---- DATA
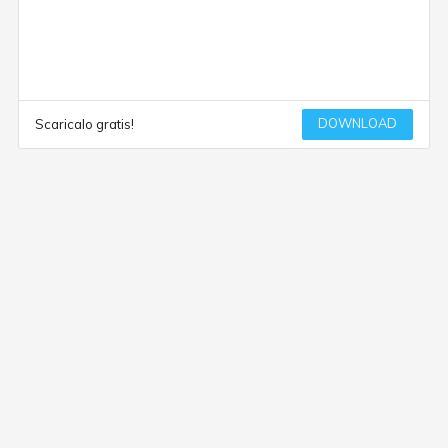
DOWNLOAD
Scaricalo gratis!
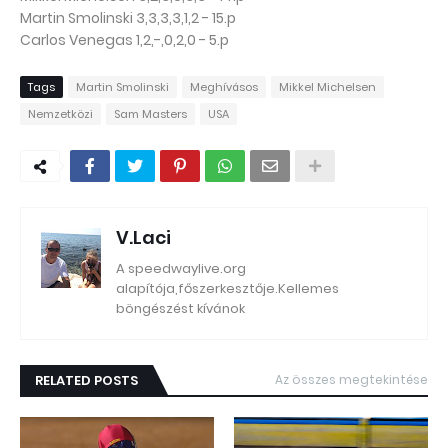
Martin Smolinski 3,3,3,3,1,2 - 15.p
Carlos Venegas 1,2,-,0,2,0 - 5.p
Tags
Martin Smolinski
Meghívásos
Mikkel Michelsen
Nemzetközi
Sam Masters
USA
V.Laci
A speedwaylive.org
alapítója,főszerkesztője.Kellemes
böngészést kívánok
RELATED POSTS
Az összes megtekintése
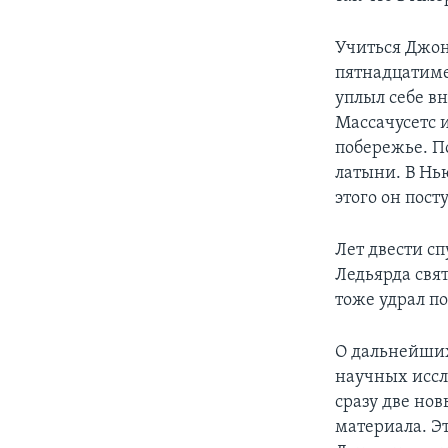
Учиться Джон
пятнадцатиме
уплыл себе в
Массачусетс 
побережье. По
латыни. В Нь
этого он пос
Лет двести с
Ледьярда свя
тоже удрал по
О дальнейших
научных иссле
сразу две но
материала. Э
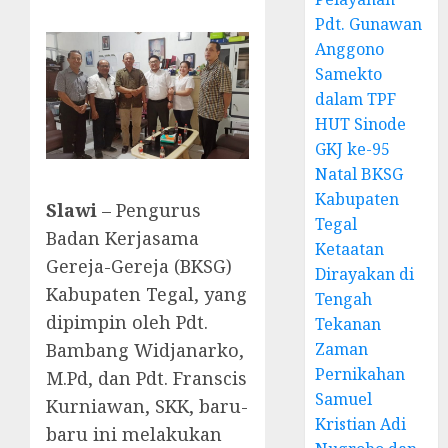
Pdt. Gunawan
Anggono
Samekto
dalam TPF
HUT Sinode
GKJ ke-95
Natal BKSG
Kabupaten
Slawi
– Pengurus
Tegal
Badan Kerjasama
Ketaatan
Gereja-Gereja (BKSG)
Dirayakan di
Kabupaten Tegal, yang
Tengah
dipimpin oleh Pdt.
Tekanan
Bambang Widjanarko,
Zaman
Pernikahan
M.Pd, dan Pdt. Franscis
Samuel
Kurniawan, SKK, baru-
Kristian Adi
baru ini melakukan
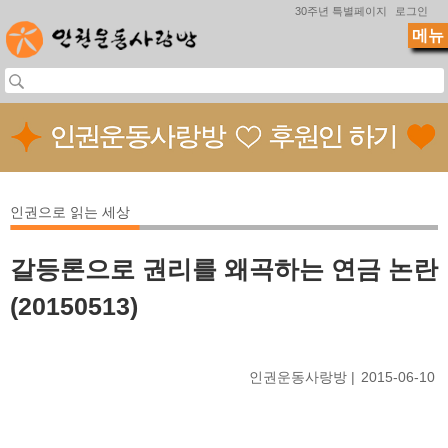
Jump to navigation
30주년 특별페이지
로그인
메뉴
인권으로 읽는 세상
갈등론으로 권리를 왜곡하는 연금 논란
(20150513)
인권운동사랑방
2015-06-10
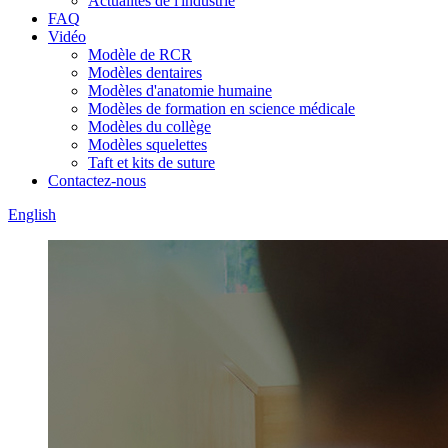
Actualités de l'industrie
FAQ
Vidéo
Modèle de RCR
Modèles dentaires
Modèles d'anatomie humaine
Modèles de formation en science médicale
Modèles du collège
Modèles squelettes
Taft et kits de suture
Contactez-nous
English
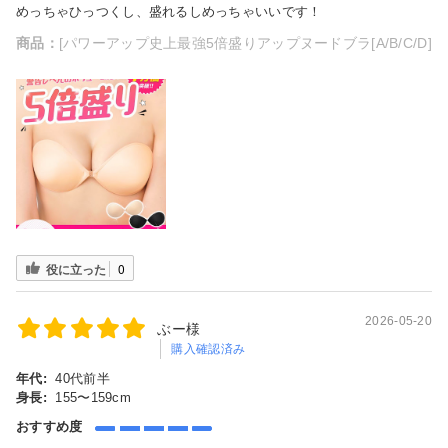
めっちゃひっつくし、盛れるしめっちゃいいです！
商品：
[パワーアップ史上最強5倍盛りアップヌードブラ[A/B/C/D]
役に立った
0
2026-05-20
ぶー様
購入確認済み
年代:
40代前半
身長:
155〜159cm
おすすめ度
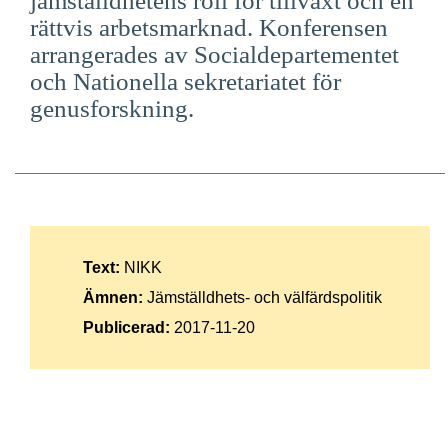
jämställdhetens roll för tillväxt och en
Suomi
rättvis arbetsmarknad. Konferensen
arrangerades av Socialdepartementet
Íslenska
och Nationella sekretariatet för
genusforskning.
Text:
NIKK
Ämnen:
Jämställdhets- och välfärdspolitik
Publicerad:
2017-11-20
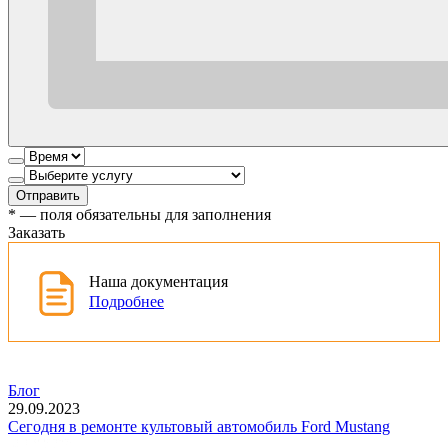
Отправить
*
— поля обязательны для заполнения
Заказать
Наша документация
Подробнее
Блог
29.09.2023
Сегодня в ремонте культовый автомобиль Ford Mustang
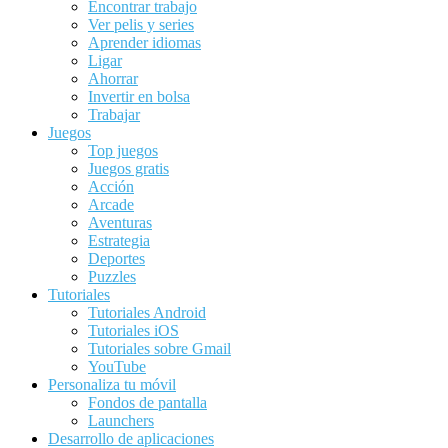
Encontrar trabajo
Ver pelis y series
Aprender idiomas
Ligar
Ahorrar
Invertir en bolsa
Trabajar
Juegos
Top juegos
Juegos gratis
Acción
Arcade
Aventuras
Estrategia
Deportes
Puzzles
Tutoriales
Tutoriales Android
Tutoriales iOS
Tutoriales sobre Gmail
YouTube
Personaliza tu móvil
Fondos de pantalla
Launchers
Desarrollo de aplicaciones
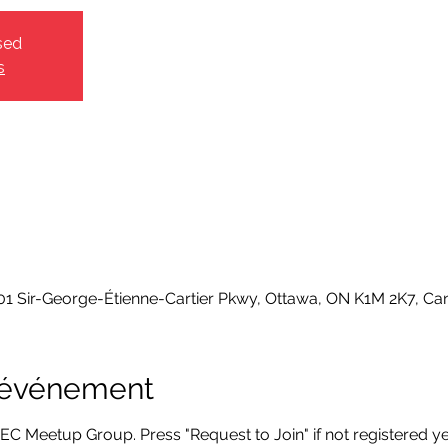
sed
s
 501 Sir-George-Étienne-Cartier Pkwy, Ottawa, ON K1M 2K7, C
l'événement
EC Meetup Group. Press "Request to Join" if not registered ye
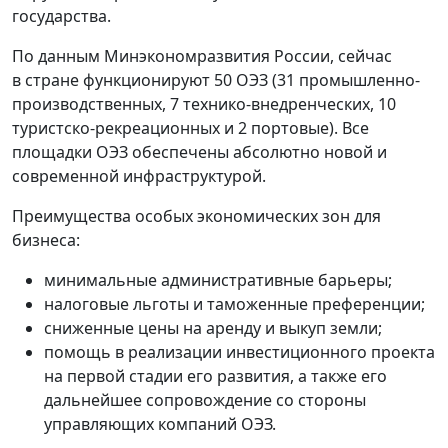
государства.
По данным Минэкономразвития России, сейчас
в стране функционируют 50 ОЭЗ (31 промышленно-
производственных, 7 технико-внедренческих, 10
туристско-рекреационных и 2 портовые). Все
площадки ОЭЗ обеспечены абсолютно новой и
современной инфраструктурой.
Преимущества особых экономических зон для
бизнеса:
минимальные административные барьеры;
налоговые льготы и таможенные преференции;
сниженные цены на аренду и выкуп земли;
помощь в реализации инвестиционного проекта
на первой стадии его развития, а также его
дальнейшее сопровождение со стороны
управляющих компаний ОЭЗ.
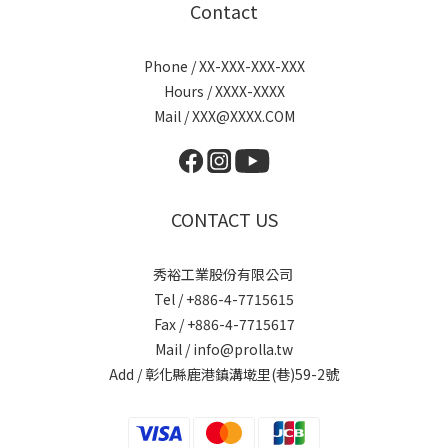
Contact
Phone / XX-XXX-XXX-XXX
Hours / XXXX-XXXX
Mail / XXX@XXXX.COM
CONTACT US
秀裕工業股份有限公司
Tel / +886-4-7715615
Fax / +886-4-7715617
Mail / info@prolla.tw
Add / 彰化縣鹿港鎮溝墘里(巷)59-2號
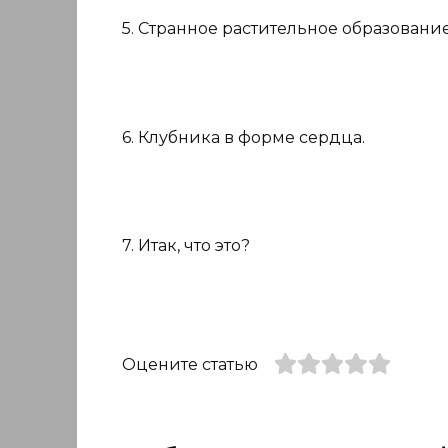
5. Странное растительное образование
6. Клубника в форме сердца.
7. Итак, что это?
Оцените статью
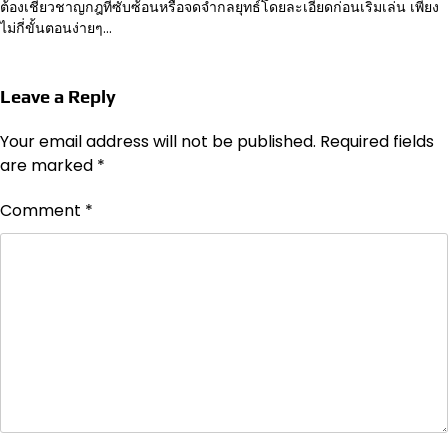
ต้องเชี่ยวชาญกฎที่ซับซ้อนหรือจดจำกลยุทธ์โดยละเอียดก่อนเริ่มเล่น เพียง
ไม่กี่ขั้นตอนง่ายๆ…
Leave a Reply
Your email address will not be published.
Required fields
are marked
*
Comment
*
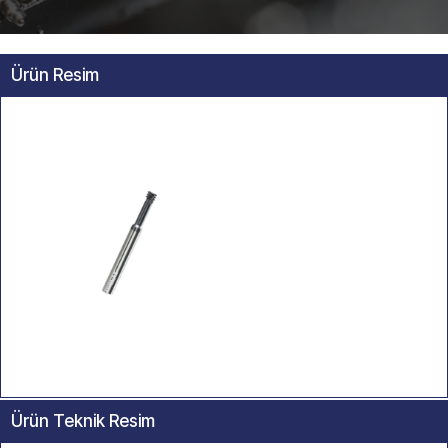
Ürün Resim
Ürün Teknik Resim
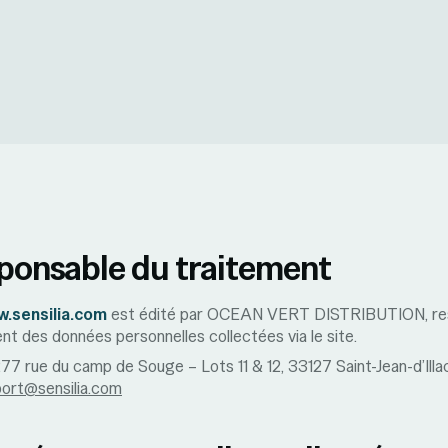
sponsable du traitement
.sensilia.com
est édité par OCEAN VERT DISTRIBUTION, re
nt des données personnelles collectées via le site.
77 rue du camp de Souge – Lots 11 & 12, 33127 Saint-Jean-d’Illa
ort@sensilia.com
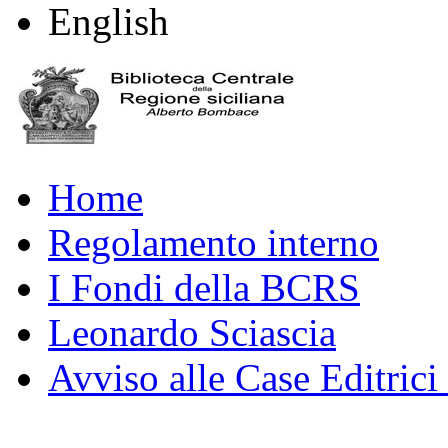
English
Home
Regolamento interno
I Fondi della BCRS
Leonardo Sciascia
Avviso alle Case Editrici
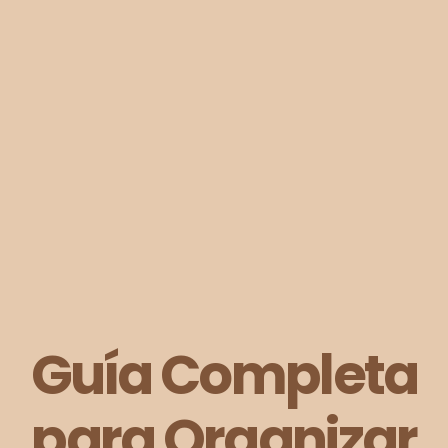
Guía Completa
para Organizar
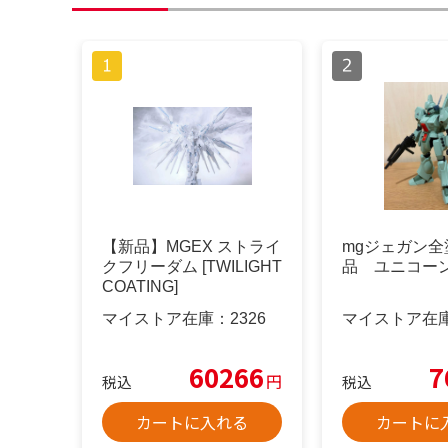
【新品】MGEX ストライ
mgジェガン全
クフリーダム [TWILIGHT
品 ユニコー
COATING]
マイストア在庫：
2326
マイストア在
60266
7
円
税込
税込
カートに入れる
カートに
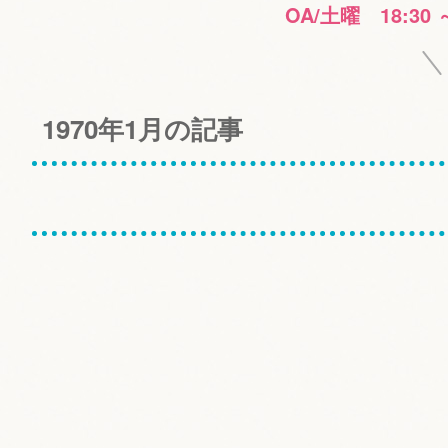
OA/土曜 18:30 
1970年1月の記事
--------
- WHAT YOU NEED TO DO: Check each line above for the word "Tutoriales" and say how many have it, with nothing else.

- EXERCISE ANSWER: 4